The ABCON boss said many banks had written BDC operators and are implementing a ‘Post No Debit’ order on the operators’ accounts, even where there is no evidence of tax default.
“The BDCs are high turnover sector and their funding cash for dollar collections cannot be subjected to taxes. An average BDC does over N30 million weekly turnover and paying taxes on such funds will affect their cash flow and ability to meet their statutory role of foreign exchange supply to the retail-end of the market,” he said.
He said many of the affected BDC operators are already facing major funding challenges that need to be addressed immediately by concerned stakeholders.

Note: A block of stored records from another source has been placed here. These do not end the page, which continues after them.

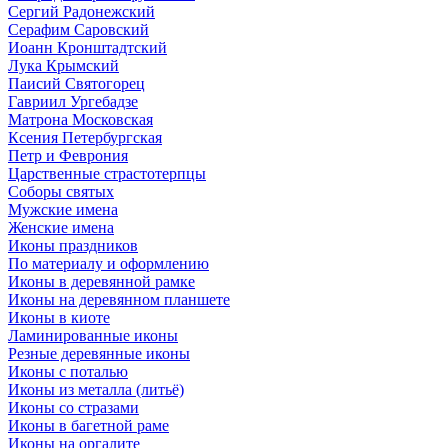
Сергий Радонежский
Серафим Саровский
Иоанн Кронштадтский
Лука Крымский
Паисий Святогорец
Гавриил Ургебадзе
Матрона Московская
Ксения Петербургская
Петр и Феврония
Царственные страстотерпцы
Соборы святых
Мужские имена
Женские имена
Иконы праздников
По материалу и оформлению
Иконы в деревянной рамке
Иконы на деревянном планшете
Иконы в киоте
Ламинированные иконы
Резные деревянные иконы
Иконы с поталью
Иконы из металла (литьё)
Иконы со стразами
Иконы в багетной раме
Иконы на оргалите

“In fact, we will be writing to the Central Bank of Nigeria –CBN- to complain about the illegal policy of the ‘Post No Debit’. Presently, most of our members funding with the deposit money banks for their bidding obligations are being trapped in the banks. This scenario if not checked, will affect our members funding capacity, derail the sustainability of their businesses with the resultant liquidity spikes,” he said.
A letter from one of the commercial banks, stated: “The bank has pursuant to section 49 of the Companies Income Tax Act LFN 2004 and Section 28, 29 and 31 of the Federal Inland Revenue Service (Establishment) Act No. 13 of 2007 been appointed by the Executive Chairman of the FIRS as collection Agent over your accounts.